Assigned task: Search the data below for "Cerrahpasa"; list each line that holds it.
___
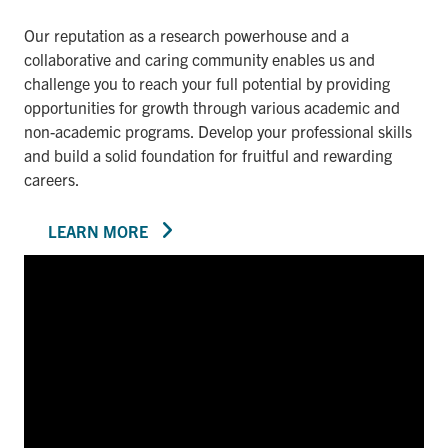
Our reputation as a research powerhouse and a
collaborative and caring community enables us and
challenge you to reach your full potential by providing
opportunities for growth through various academic and
non-academic programs. Develop your professional skills
and build a solid foundation for fruitful and rewarding
careers.
LEARN MORE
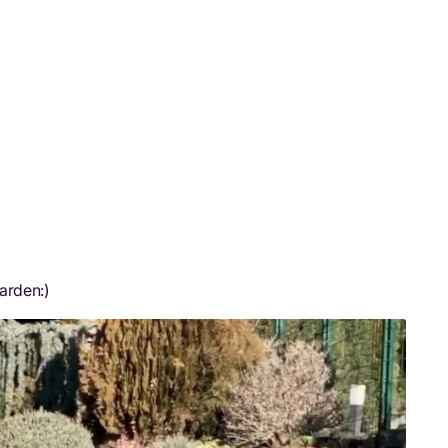
arden:)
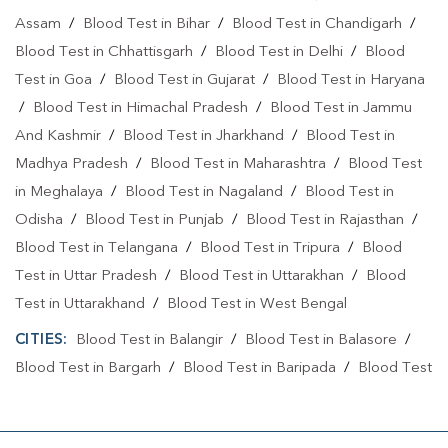
Assam
/
Blood Test in Bihar
/
Blood Test in Chandigarh
/
Blood Test in Chhattisgarh
/
Blood Test in Delhi
/
Blood
Test in Goa
/
Blood Test in Gujarat
/
Blood Test in Haryana
/
Blood Test in Himachal Pradesh
/
Blood Test in Jammu
And Kashmir
/
Blood Test in Jharkhand
/
Blood Test in
Madhya Pradesh
/
Blood Test in Maharashtra
/
Blood Test
in Meghalaya
/
Blood Test in Nagaland
/
Blood Test in
Odisha
/
Blood Test in Punjab
/
Blood Test in Rajasthan
/
Blood Test in Telangana
/
Blood Test in Tripura
/
Blood
Test in Uttar Pradesh
/
Blood Test in Uttarakhan
/
Blood
Test in Uttarakhand
/
Blood Test in West Bengal
CITIES:
Blood Test in Balangir
/
Blood Test in Balasore
/
Blood Test in Bargarh
/
Blood Test in Baripada
/
Blood Test
in Bhadrak
/
Blood Test in Bhubaneshwar
/
Blood Test in
Bhubaneswa
/
Blood Test in Bhubaneswar
/
Blood Test in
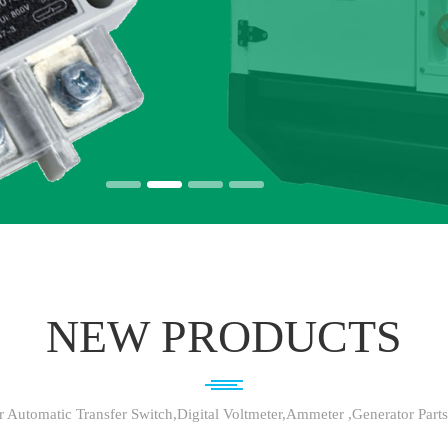
NEW PRODUCTS
 Automatic Transfer Switch,Digital Voltmeter,Ammeter ,Generator Part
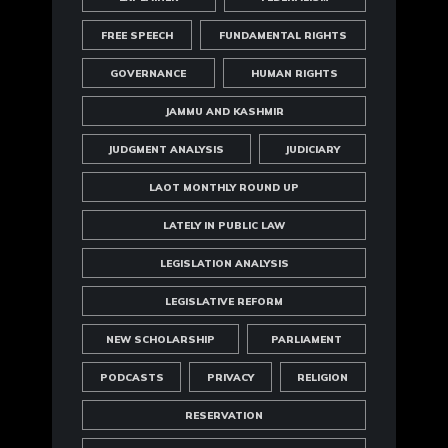
FREE SPEECH
FUNDAMENTAL RIGHTS
GOVERNANCE
HUMAN RIGHTS
JAMMU AND KASHMIR
JUDGMENT ANALYSIS
JUDICIARY
LAOT MONTHLY ROUND UP
LATELY IN PUBLIC LAW
LEGISLATION ANALYSIS
LEGISLATIVE REFORM
NEW SCHOLARSHIP
PARLIAMENT
PODCASTS
PRIVACY
RELIGION
RESERVATION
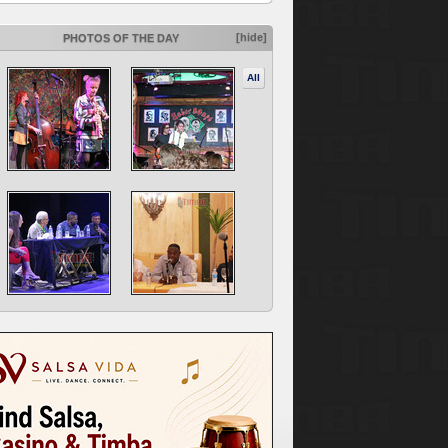
[hide]
PHOTOS OF THE DAY
All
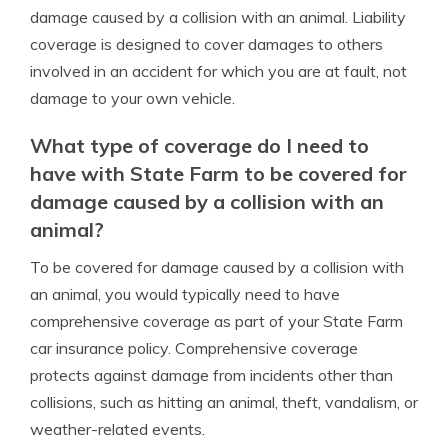
damage caused by a collision with an animal. Liability
coverage is designed to cover damages to others
involved in an accident for which you are at fault, not
damage to your own vehicle.
What type of coverage do I need to
have with State Farm to be covered for
damage caused by a collision with an
animal?
To be covered for damage caused by a collision with
an animal, you would typically need to have
comprehensive coverage as part of your State Farm
car insurance policy. Comprehensive coverage
protects against damage from incidents other than
collisions, such as hitting an animal, theft, vandalism, or
weather-related events.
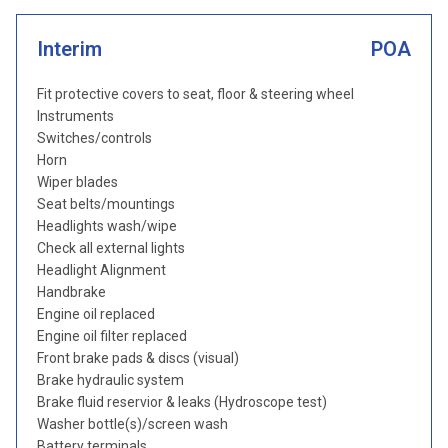
Interim
POA
Fit protective covers to seat, floor & steering wheel
Instruments
Switches/controls
Horn
Wiper blades
Seat belts/mountings
Headlights wash/wipe
Check all external lights
Headlight Alignment
Handbrake
Engine oil replaced
Engine oil filter replaced
Front brake pads & discs (visual)
Brake hydraulic system
Brake fluid reservior & leaks (Hydroscope test)
Washer bottle(s)/screen wash
Battery terminals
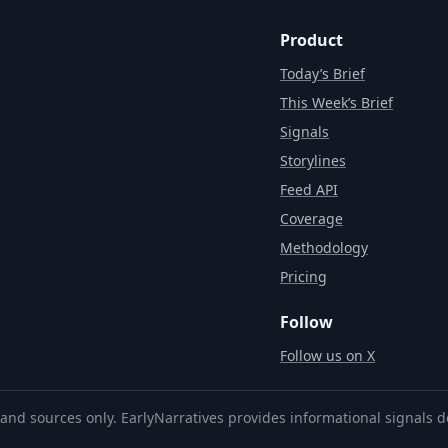
Product
Today’s Brief
This Week’s Brief
Signals
Storylines
Feed API
Coverage
Methodology
Pricing
Follow
Follow us on X
and sources only. EarlyNarratives provides informational signals d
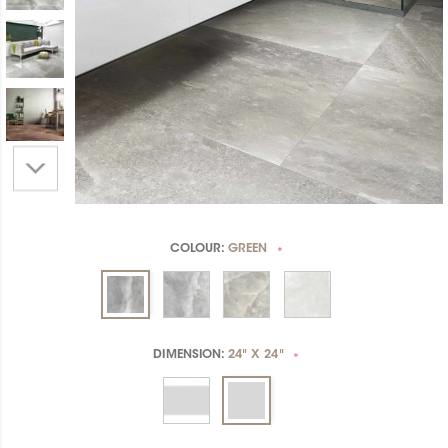
COLOUR:
GREEN
*
DIMENSION:
24" X 24"
*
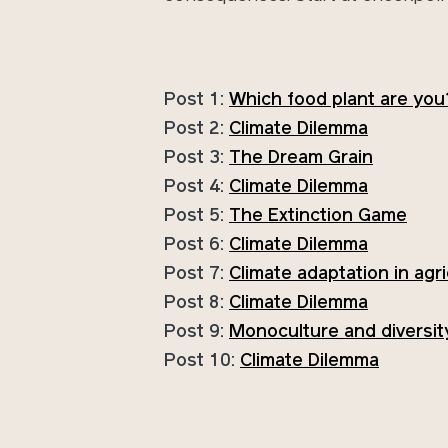
Post 1:
Which food plant are you
Post 2:
Climate Dilemma
Post 3:
The Dream Grain
Post 4:
Climate Dilemma
Post 5:
The Extinction Game
Post 6:
Climate Dilemma
Post 7:
Climate adaptation in agr
Post 8:
Climate Dilemma
Post 9:
Monoculture and diversit
Post 10:
Climate Dilemma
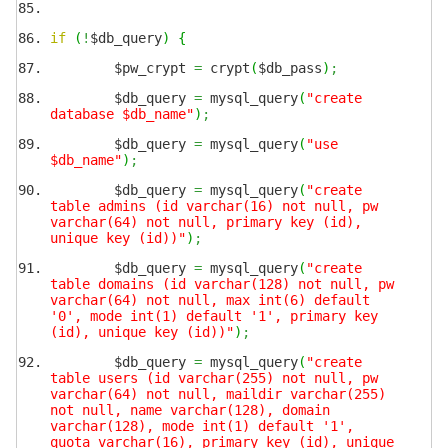
if
(
!
$db_query
)
{
$pw_crypt
=
crypt
(
$db_pass
)
;
$db_query
=
mysql_query
(
"create
database $db_name"
)
;
$db_query
=
mysql_query
(
"use
$db_name"
)
;
$db_query
=
mysql_query
(
"create
table admins (id varchar(16) not null, pw
varchar(64) not null, primary key (id),
unique key (id))"
)
;
$db_query
=
mysql_query
(
"create
table domains (id varchar(128) not null, pw
varchar(64) not null, max int(6) default
'0', mode int(1) default '1', primary key
(id), unique key (id))"
)
;
$db_query
=
mysql_query
(
"create
table users (id varchar(255) not null, pw
varchar(64) not null, maildir varchar(255)
not null, name varchar(128), domain
varchar(128), mode int(1) default '1',
quota varchar(16), primary key (id), unique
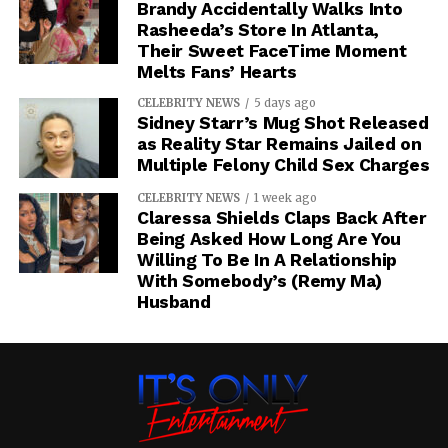
Brandy Accidentally Walks Into
Rasheeda’s Store In Atlanta,
Their Sweet FaceTime Moment
Melts Fans’ Hearts
CELEBRITY NEWS
5 days ago
Sidney Starr’s Mug Shot Released
as Reality Star Remains Jailed on
Multiple Felony Child Sex Charges
CELEBRITY NEWS
1 week ago
Claressa Shields Claps Back After
Being Asked How Long Are You
Willing To Be In A Relationship
With Somebody’s (Remy Ma)
Husband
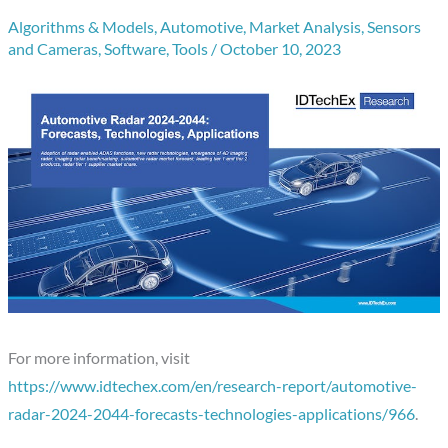
Algorithms & Models
,
Automotive
,
Market Analysis
,
Sensors
and Cameras
,
Software
,
Tools
/
October 10, 2023
For more information, visit
https://www.idtechex.com/en/research-report/automotive-
radar-2024-2044-forecasts-technologies-applications/966
.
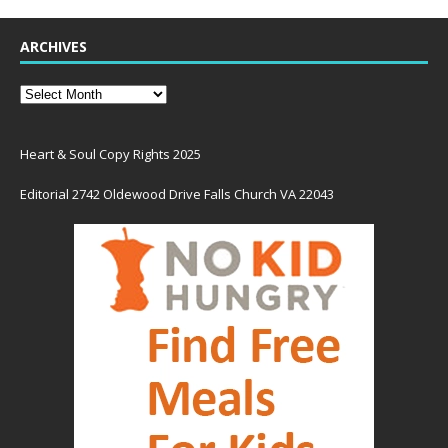
ARCHIVES
Heart & Soul Copy Rights 2025
Editorial 2742 Oldewood Drive Falls Church VA 22043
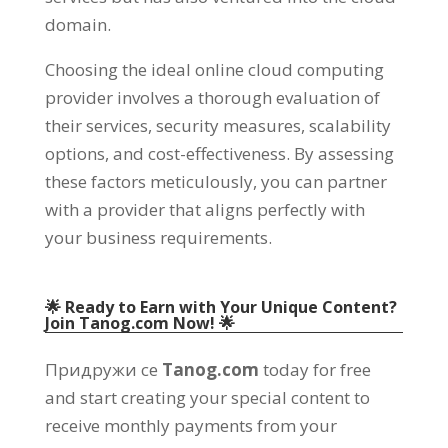
domain
.
Choosing the ideal online cloud computing
provider involves a thorough evaluation of
their services
,
security measures
,
scalability
options
,
and cost-effectiveness
.
By assessing
these factors meticulously
,
you can partner
with a provider that aligns perfectly with
your business requirements
.
🌟 Ready to Earn with Your Unique Content
?
Join Tanog.com Now
! 🌟
Придружи се
Tanog.com
today for free
and start creating your special content to
receive monthly payments from your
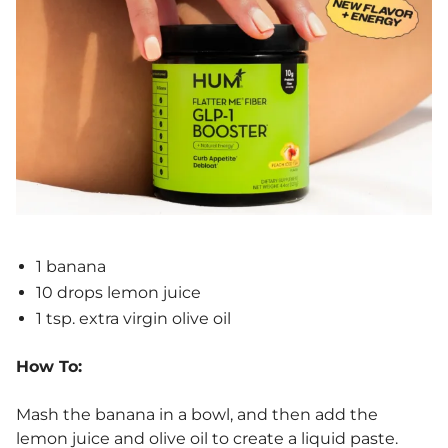
1 banana
10 drops lemon juice
1 tsp. extra virgin olive oil
How To:
Mash the banana in a bowl, and then add the
lemon juice and olive oil to create a liquid paste.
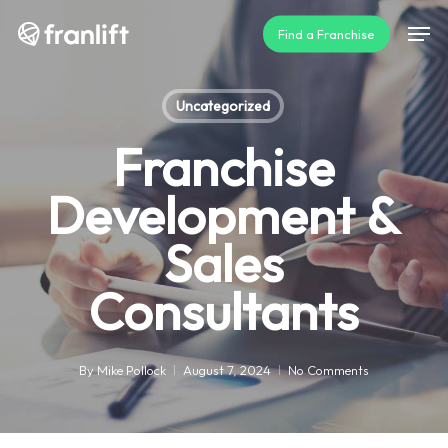
Skip
Men
Find a Franchise
to
main
content
Uncategorized
Franchise
Development &
Sales
Consultants
By
Mike Pollock
August 7, 2024
No Comments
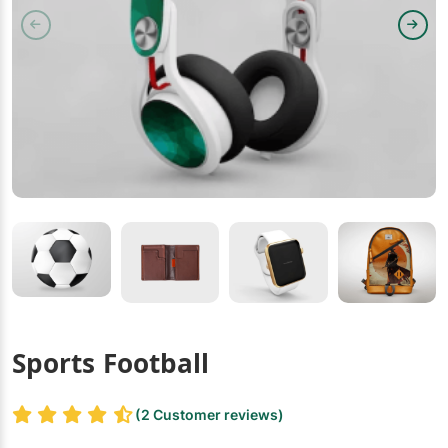
Sports Football
(2 Customer reviews)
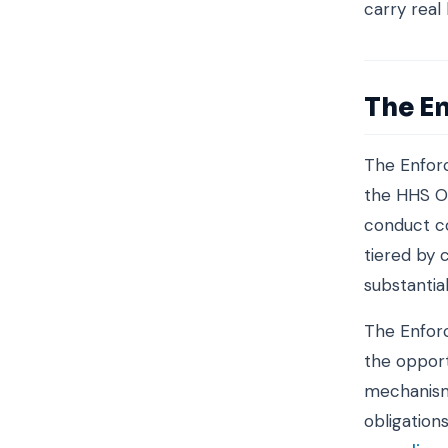
carry real
The E
The Enforc
the HHS Of
conduct co
tiered by 
substantial
The Enforc
the opport
mechanism 
obligation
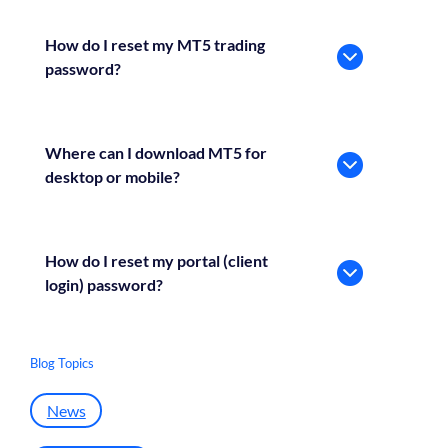
How do I reset my MT5 trading
password?
Where can I download MT5 for
desktop or mobile?
How do I reset my portal (client
login) password?
Blog Topics
News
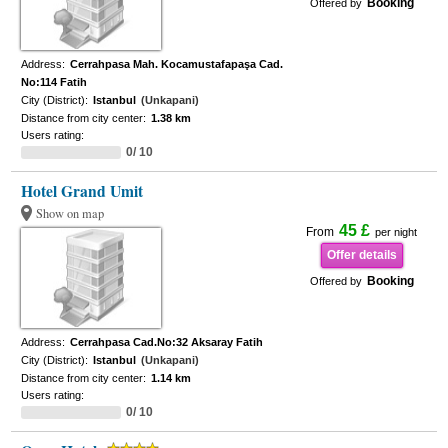
Booking
Offered by
Address:
Cerrahpasa Mah. Kocamustafapaşa Cad.
No:114 Fatih
City (District):
Istanbul
(Unkapani)
Distance from city center:
1.38 km
Users rating:
0/ 10
Hotel Grand Umit
Show on map
45 £
From
per night
Offer details
Booking
Offered by
Address:
Cerrahpasa Cad.No:32 Aksaray Fatih
City (District):
Istanbul
(Unkapani)
Distance from city center:
1.14 km
Users rating:
0/ 10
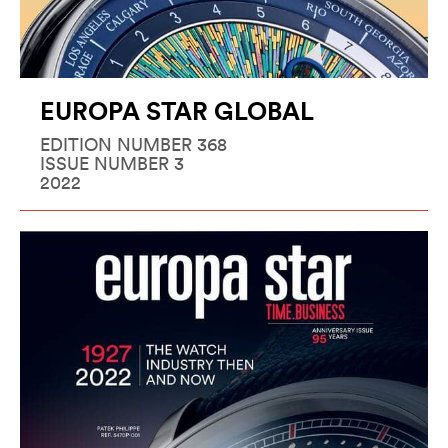
EUROPA STAR GLOBAL
EDITION NUMBER 368
ISSUE NUMBER 3
2022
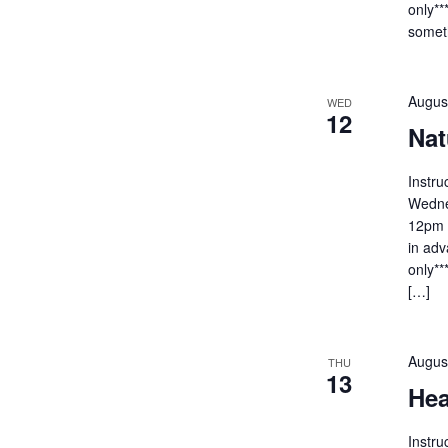
only**
someth
Augus
WED
12
Nat
Instru
Wedne
12pm C
in adv
only**
[…]
Augus
THU
13
Hea
Instr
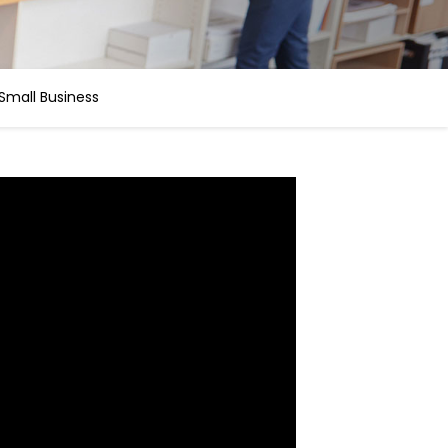
Small Business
___
Response:
Cerrahpasa Mah. Kocamustafapaşa Cad.
Cerrahpasa Cad.No:32 Aksaray Fatih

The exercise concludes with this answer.